The water level is rising, as my cousin says.
[eta - And I just realized this means a whole new level of toddler-proofing in the cabin next week. Whatever bedroom the crib is in will have to be scrubbed clean of choking hazards before we let him nap there.]
Noah's been sleeping in a bed for a while now. He pops out on occasion saying, "Mommy tired too?" When he really gets down, then we move him to a crib.
I'm making peach frozen dessert. I can't decide if I want to do it milk free and make sorbet or add condensed milk and a touch of yogurt for ice cream.
I don't think it matters because the reason I'm making it at all is to have champagne floats with peach. Like a bellini.
god help us, we went to Toys-r-us in Times Square.
But you lived to tell about it!
well yes, I even refrained from actually yelling at tourists, but only just. E now has a replacement for the toy that broke, a backpack to start 3rd GRADE!!! (how did THAT happen) and couple of extra things that I found.

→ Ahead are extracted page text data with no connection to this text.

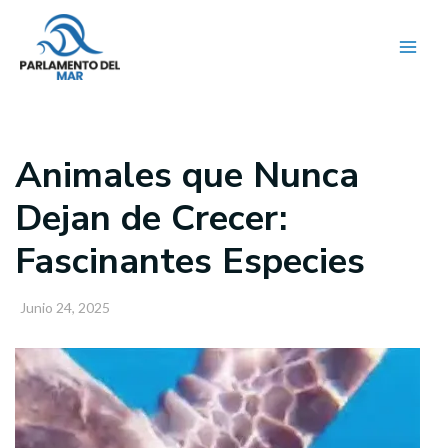
Ir
al
contenido
Animales que Nunca
Dejan de Crecer:
Fascinantes Especies
Junio 24, 2025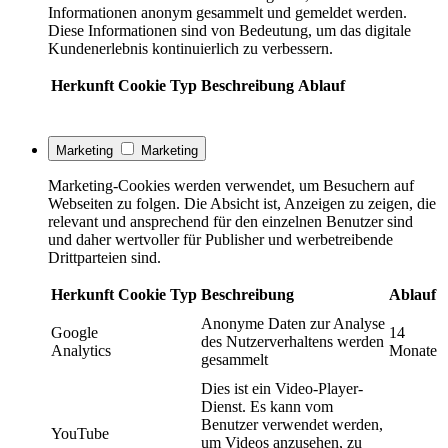
Informationen anonym gesammelt und gemeldet werden.
Diese Informationen sind von Bedeutung, um das digitale
Kundenerlebnis kontinuierlich zu verbessern.
Herkunft
Cookie
Typ
Beschreibung
Ablauf
Marketing
Marketing
Marketing-Cookies werden verwendet, um Besuchern auf
Webseiten zu folgen. Die Absicht ist, Anzeigen zu zeigen, die
relevant und ansprechend für den einzelnen Benutzer sind
und daher wertvoller für Publisher und werbetreibende
Drittparteien sind.
Herkunft
Cookie
Typ
Beschreibung
Ablauf
Anonyme Daten zur Analyse
Google
14
des Nutzerverhaltens werden
Analytics
Monate
gesammelt
Dies ist ein Video-Player-
Dienst. Es kann vom
Benutzer verwendet werden,
YouTube
um Videos anzusehen, zu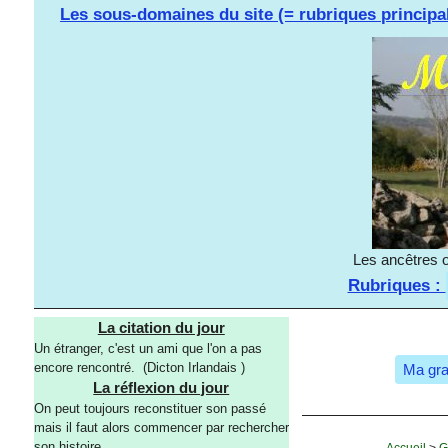
Les sous-domaines du site (= rubriques principa
Les ancêtres o
Rubriques :
La citation du jour
Un étranger, c'est un ami que l'on a pas
encore rencontré. (Dicton Irlandais )
Ma gra
La réflexion du jour
On peut toujours reconstituer son passé
mais il faut alors commencer par rechercher
son histoire.
Accueil
>
G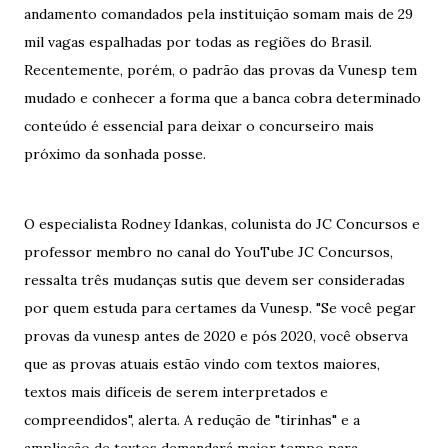
andamento comandados pela instituição somam mais de 29
mil vagas espalhadas por todas as regiões do Brasil.
Recentemente, porém, o padrão das provas da Vunesp tem
mudado e conhecer a forma que a banca cobra determinado
conteúdo é essencial para deixar o concurseiro mais
próximo da sonhada posse.
O especialista Rodney Idankas, colunista do JC Concursos e
professor membro no canal do YouTube JC Concursos,
ressalta três mudanças sutis que devem ser consideradas
por quem estuda para certames da Vunesp. "Se você pegar
provas da vunesp antes de 2020 e pós 2020, você observa
que as provas atuais estão vindo com textos maiores,
textos mais difíceis de serem interpretados e
compreendidos", alerta. A redução de "tirinhas" e a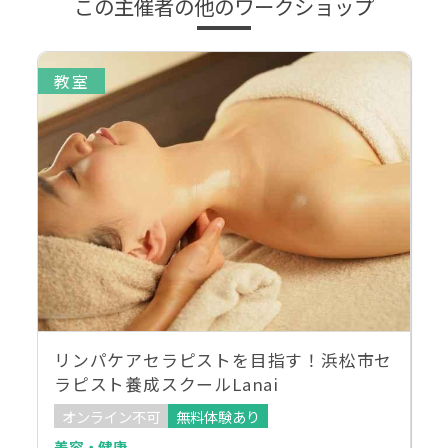
この主催者の他のワークショップ
教室
リンパケアセラピストを目指す！浜松市セ
ラピスト養成スクールLanai
オンライン不可
無料体験あり
美容・健康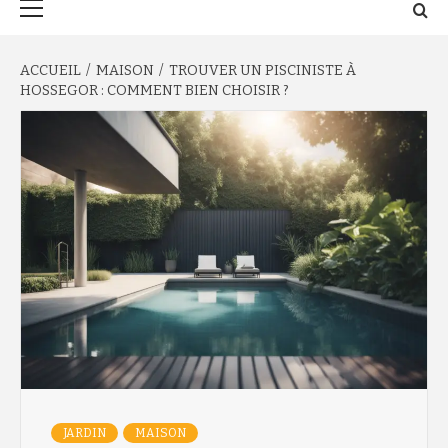
principal
ACCUEIL
MAISON
TROUVER UN PISCINISTE À
HOSSEGOR : COMMENT BIEN CHOISIR ?
JARDIN
MAISON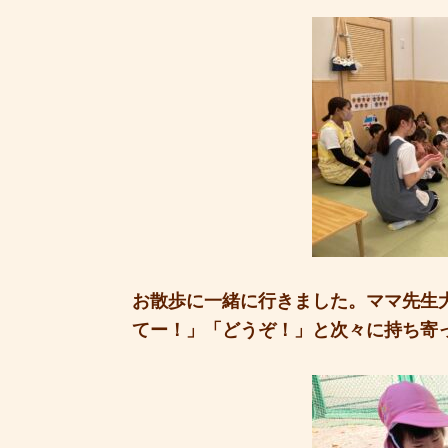
お散歩に一緒に行きました。ママ先生
てー！」「どうぞ！」と次々に持ち寄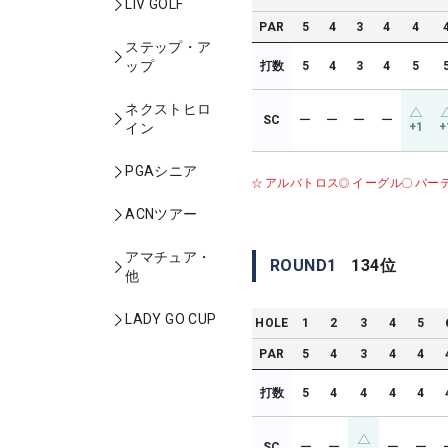
LIV GOLF
PAR
5
4
3
4
4
ステップ・ア
ップ
打数
5
4
3
4
5
ネクストヒロ
SC
ー
ー
ー
ー
+1
+
イン
PGAシニア
アルバトロス
イーグル
バー
ACNツアー
アマチュア・
ROUND
1
134
位
他
LADY GO CUP
HOLE
1
2
3
4
5
PAR
5
4
3
4
4
打数
5
4
4
4
4
SC
ー
ー
ー
ー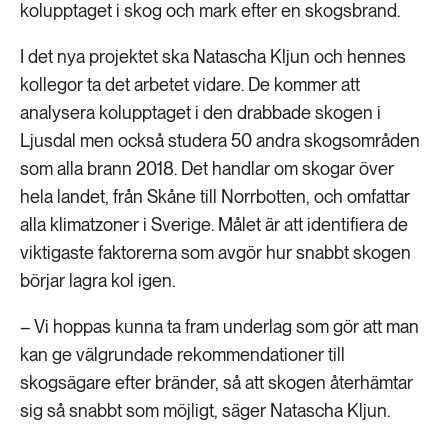
kolupptaget i skog och mark efter en skogsbrand.
I det nya projektet ska Natascha Kljun och hennes
kollegor ta det arbetet vidare. De kommer att
analysera kolupptaget i den drabbade skogen i
Ljusdal men också studera 50 andra skogsområden
som alla brann 2018. Det handlar om skogar över
hela landet, från Skåne till Norrbotten, och omfattar
alla klimatzoner i Sverige. Målet är att identifiera de
viktigaste faktorerna som avgör hur snabbt skogen
börjar lagra kol igen.
– Vi hoppas kunna ta fram underlag som gör att man
kan ge välgrundade rekommendationer till
skogsägare efter bränder, så att skogen återhämtar
sig så snabbt som möjligt, säger Natascha Kljun.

So, I bailed on the library but did get laundry and nails done. I didn't really have lunch, so of course now I'm ready for dinner. Hmm.
cannot make the new Transformer toy transform!!!! ARGH!
Aims, I'd like that, too! (And thanks, Perkins! It was great to meet you, too. Say, I need to get my San Francisco pictures online.)
I'm back from a weekend at my B-i-L's boat. Most of the time we spent hanging out on the back porch-like area, watching the other boats go by, drinking margaritas. We did go out on Lake St. Clair today, but we discovered an electrical problem that the B-i-L and nephew will have to fix. (Well, find first, then fix, as is the way of electrical problems.) Luckily the nephew just got his electrical engineering degree, so he's about to start earning the last four year's tuition.
Also, I shared the whole polar bear thing with my sister, who found it hilarious. We've been going around mouthing "polar bear" at each other as the kids scrapped.
Who was it that mentioned that cats like to wash other cats' ears?
I think DitabooNewCat is the first cat I've owned that wants to do that. Perkins the cat has no idea what to make of it, which makes it comedy gold, at least for me.
I have to report to jury duty tomorrow. Fuck a duck.